What is expected>
What you return must match the records below character for character, except that no picture appears.

Records for this exercise>

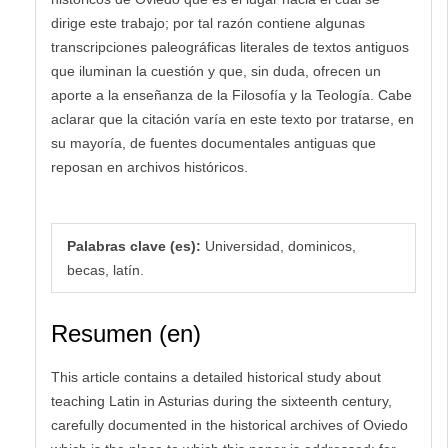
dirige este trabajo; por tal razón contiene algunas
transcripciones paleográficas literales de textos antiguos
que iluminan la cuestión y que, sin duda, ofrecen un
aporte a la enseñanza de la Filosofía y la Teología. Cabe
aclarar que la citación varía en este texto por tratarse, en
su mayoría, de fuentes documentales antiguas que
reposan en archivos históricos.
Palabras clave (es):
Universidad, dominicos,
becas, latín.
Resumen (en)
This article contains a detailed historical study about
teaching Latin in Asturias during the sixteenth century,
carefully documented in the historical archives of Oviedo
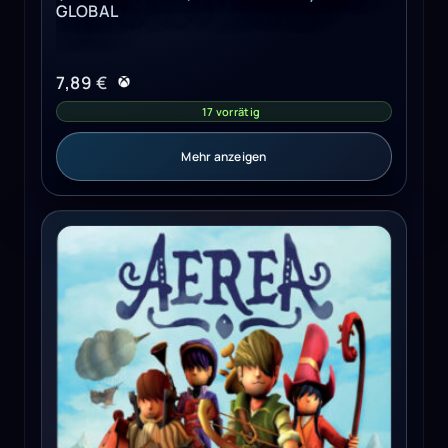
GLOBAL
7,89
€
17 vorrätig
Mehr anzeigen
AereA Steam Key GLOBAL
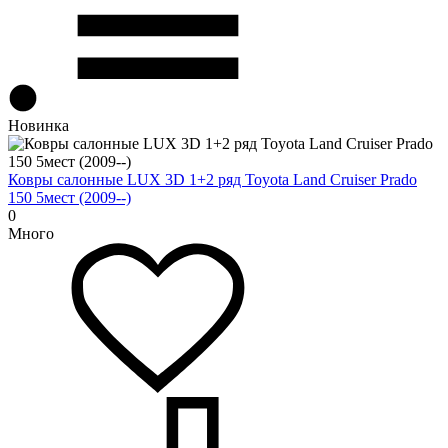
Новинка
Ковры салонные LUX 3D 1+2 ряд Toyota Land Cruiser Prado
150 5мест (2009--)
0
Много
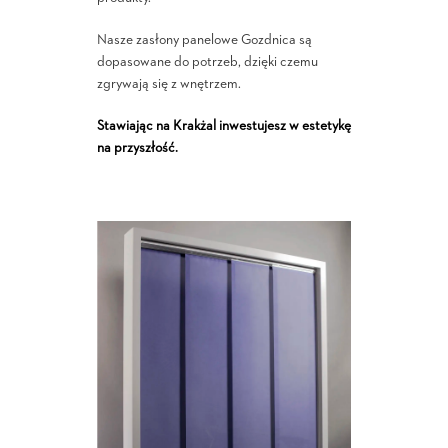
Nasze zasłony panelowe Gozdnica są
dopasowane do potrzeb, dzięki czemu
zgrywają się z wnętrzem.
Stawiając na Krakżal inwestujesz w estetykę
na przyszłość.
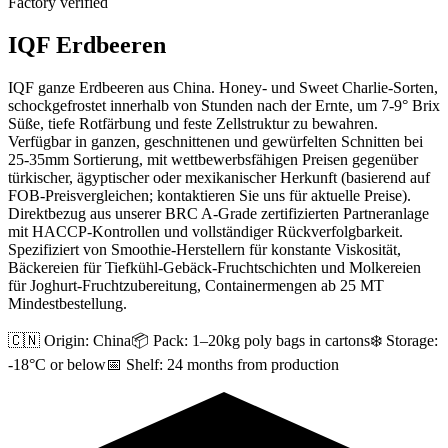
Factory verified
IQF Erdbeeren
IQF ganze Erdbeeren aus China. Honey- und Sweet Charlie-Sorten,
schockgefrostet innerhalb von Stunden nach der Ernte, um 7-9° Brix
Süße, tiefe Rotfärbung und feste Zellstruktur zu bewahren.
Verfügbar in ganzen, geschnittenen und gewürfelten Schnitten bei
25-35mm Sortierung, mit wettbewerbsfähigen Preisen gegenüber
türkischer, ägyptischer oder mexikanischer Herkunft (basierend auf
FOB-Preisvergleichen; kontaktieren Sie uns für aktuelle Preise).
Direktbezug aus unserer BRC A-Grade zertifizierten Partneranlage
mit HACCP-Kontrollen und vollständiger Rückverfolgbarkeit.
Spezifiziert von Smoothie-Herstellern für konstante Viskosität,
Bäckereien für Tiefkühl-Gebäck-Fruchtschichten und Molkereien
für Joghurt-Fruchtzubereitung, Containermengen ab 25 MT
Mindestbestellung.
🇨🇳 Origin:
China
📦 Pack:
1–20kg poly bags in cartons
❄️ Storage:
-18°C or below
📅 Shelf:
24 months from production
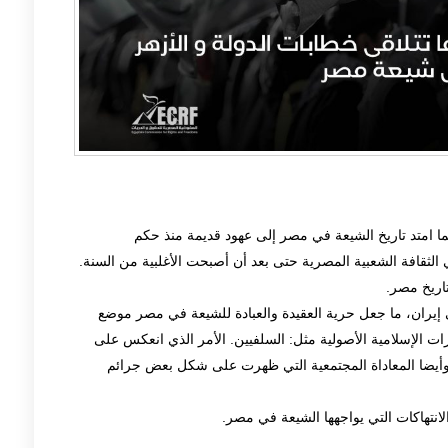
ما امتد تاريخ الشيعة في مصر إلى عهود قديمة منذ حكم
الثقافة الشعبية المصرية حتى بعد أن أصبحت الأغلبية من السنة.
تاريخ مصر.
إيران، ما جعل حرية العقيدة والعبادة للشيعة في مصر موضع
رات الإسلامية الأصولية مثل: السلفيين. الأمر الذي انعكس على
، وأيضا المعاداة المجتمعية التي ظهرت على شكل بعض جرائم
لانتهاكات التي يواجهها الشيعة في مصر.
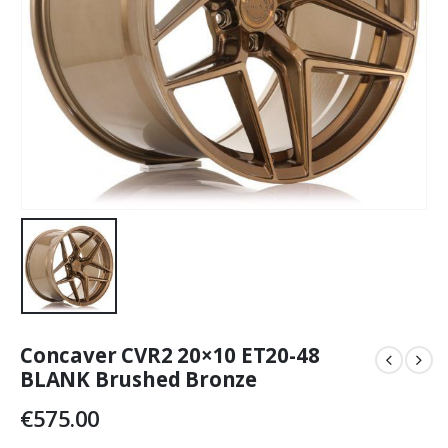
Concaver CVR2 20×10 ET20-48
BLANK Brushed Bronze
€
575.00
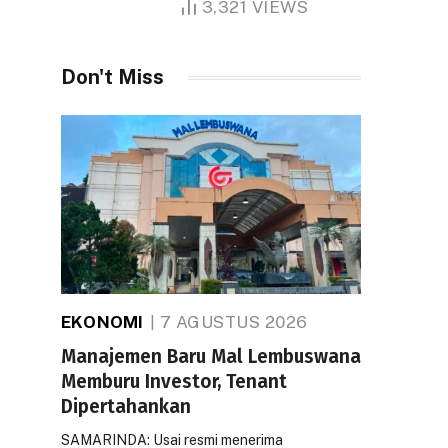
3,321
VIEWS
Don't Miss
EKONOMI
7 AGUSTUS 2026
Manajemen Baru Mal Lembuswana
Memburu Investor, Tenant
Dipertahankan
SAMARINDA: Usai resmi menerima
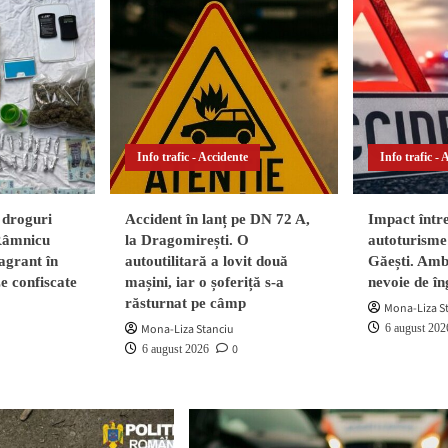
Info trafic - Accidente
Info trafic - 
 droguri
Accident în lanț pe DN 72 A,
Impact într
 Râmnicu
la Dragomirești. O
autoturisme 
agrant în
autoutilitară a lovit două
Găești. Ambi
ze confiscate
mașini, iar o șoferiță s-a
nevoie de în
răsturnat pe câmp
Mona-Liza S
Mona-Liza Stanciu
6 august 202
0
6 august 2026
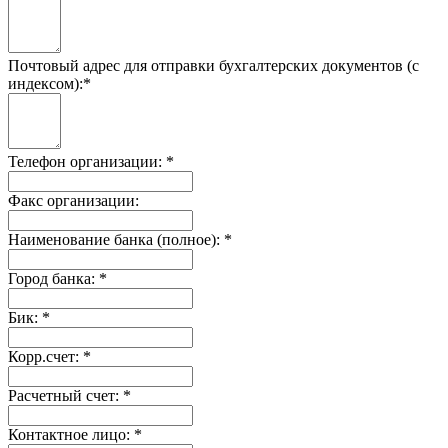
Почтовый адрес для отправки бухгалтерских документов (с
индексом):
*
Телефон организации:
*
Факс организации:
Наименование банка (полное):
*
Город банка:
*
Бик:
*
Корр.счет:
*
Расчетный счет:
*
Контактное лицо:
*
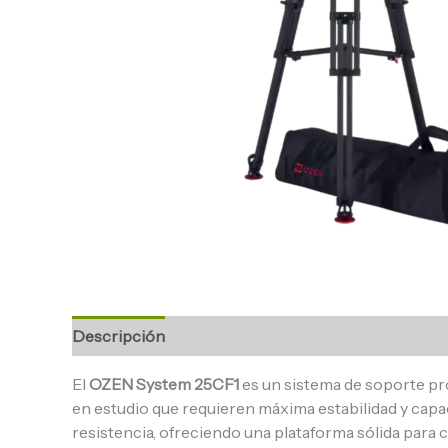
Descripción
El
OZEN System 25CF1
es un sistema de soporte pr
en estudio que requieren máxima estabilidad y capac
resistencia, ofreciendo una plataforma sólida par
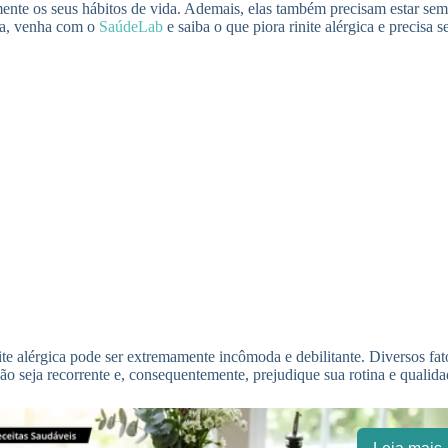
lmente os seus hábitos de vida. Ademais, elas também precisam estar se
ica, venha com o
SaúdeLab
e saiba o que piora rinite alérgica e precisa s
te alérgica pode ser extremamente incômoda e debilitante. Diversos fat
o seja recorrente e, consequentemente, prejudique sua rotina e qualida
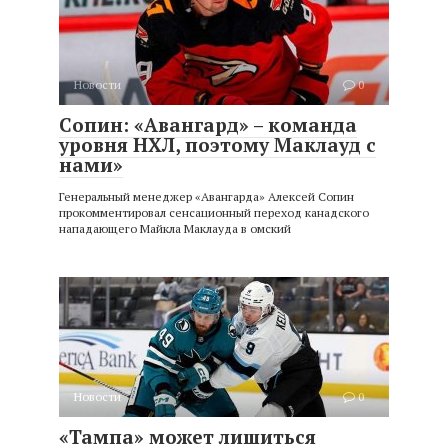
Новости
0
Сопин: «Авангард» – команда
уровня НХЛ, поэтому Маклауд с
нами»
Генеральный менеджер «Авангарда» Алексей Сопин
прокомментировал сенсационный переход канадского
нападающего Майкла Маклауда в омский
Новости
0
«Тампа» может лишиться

Written response>
dirige este trabajo; por tal razón contiene algunas
transcripciones paleográficas literales de textos antiguos
que iluminan la cuestión y que, sin duda, ofrecen un
aporte a la enseñanza de la Filosofía y la Teología. Cabe
aclarar que la citación varía en este texto por tratarse, en
su mayoría, de fuentes documentales antiguas que
reposan en archivos históricos.
Palabras clave (es):
Universidad, dominicos,
becas, latín.
Resumen (en)
This article contains a detailed historical study about
teaching Latin in Asturias during the sixteenth century,
carefully documented in the historical archives of Oviedo
GLOBAL
7,89
€
17 vorrätig
Mehr anzeigen
AereA Steam Key GLOBAL
Новинка
Ковры салонные LUX 3D 1+2 ряд Toyota Land Cruiser Prado
150 5мест (2009--)
0
Много
Nasze zasłony panelowe Gozdnica są
dopasowane do potrzeb, dzięki czemu
zgrywają się z wnętrzem.
Stawiając na Krakżal inwestujesz w estetykę
na przyszłość.
Factory verified
IQF Erdbeeren
IQF ganze Erdbeeren aus China. Honey- und Sweet Charlie-Sorten,
schockgefrostet innerhalb von Stunden nach der Ernte, um 7-9° Brix
Süße, tiefe Rotfärbung und feste Zellstruktur zu bewahren.
Verfügbar in ganzen, geschnittenen und gewürfelten Schnitten bei
25-35mm Sortierung, mit wettbewerbsfähigen Preisen gegenüber
türkischer, ägyptischer oder mexikanischer Herkunft (basierend auf
FOB-Preisvergleichen; kontaktieren Sie uns für aktuelle Preise).
Direktbezug aus unserer BRC A-Grade zertifizierten Partneranlage
mit HACCP-Kontrollen und vollständiger Rückverfolgbarkeit.
Spezifiziert von Smoothie-Herstellern für konstante Viskosität,
Bäckereien für Tiefkühl-Gebäck-Fruchtschichten und Molkereien
für Joghurt-Fruchtzubereitung, Containermengen ab 25 MT
Mindestbestellung.
🇨🇳 Origin:
China
📦 Pack:
1–20kg poly bags in cartons
❄️ Storage:
-18°C or below
📅 Shelf:
24 months from production
ما امتد تاريخ الشيعة في مصر إلى عهود قديمة منذ حكم
الثقافة الشعبية المصرية حتى بعد أن أصبحت الأغلبية من السنة.
تاريخ مصر.
إيران، ما جعل حرية العقيدة والعبادة للشيعة في مصر موضع
رات الإسلامية الأصولية مثل: السلفيين. الأمر الذي انعكس على
، وأيضا المعاداة المجتمعية التي ظهرت على شكل بعض جرائم
لانتهاكات التي يواجهها الشيعة في مصر.
Concaver CVR2 20×10 ET20-48
BLANK Brushed Bronze
€
575.00
3,321
VIEWS
Don't Miss
EKONOMI
7 AGUSTUS 2026
Manajemen Baru Mal Lembuswana
Memburu Investor, Tenant
Dipertahankan
SAMARINDA: Usai resmi menerima
Info trafic - Accidente
Info trafic - 
 droguri
Accident în lanț pe DN 72 A,
Impact într
 Râmnicu
la Dragomirești. O
autoturisme 
agrant în
autoutilitară a lovit două
Găești. Ambi
ze confiscate
mașini, iar o șoferiță s-a
nevoie de în
răsturnat pe câmp
Mona-Liza S
Mona-Liza Stanciu
6 august 202
0
6 august 2026
Почтовый адрес для отправки бухгалтерских документов (с
индексом):
*
Телефон организации:
*
Факс организации:
Наименование банка (полное):
*
Город банка:
*
Бик:
*
Корр.счет:
*
Расчетный счет:
*
Контактное лицо:
*
Descripción
El
OZEN System 25CF1
es un sistema de soporte pr
en estudio que requieren máxima estabilidad y capac
resistencia, ofreciendo una plataforma sólida par
lmente os seus hábitos de vida. Ademais, elas também precisam estar se
ica, venha com o
SaúdeLab
e saiba o que piora rinite alérgica e precisa s
te alérgica pode ser extremamente incômoda e debilitante. Diversos fat
o seja recorrente e, consequentemente, prejudique sua rotina e qualida
Новости
0
Сопин: «Авангард» – команда
уровня НХЛ, поэтому Маклауд с
нами»
Генеральный менеджер «Авангарда» Алексей Сопин
прокомментировал сенсационный переход канадского
нападающего Майкла Маклауда в омский
Новости
0
«Тампа» может лишиться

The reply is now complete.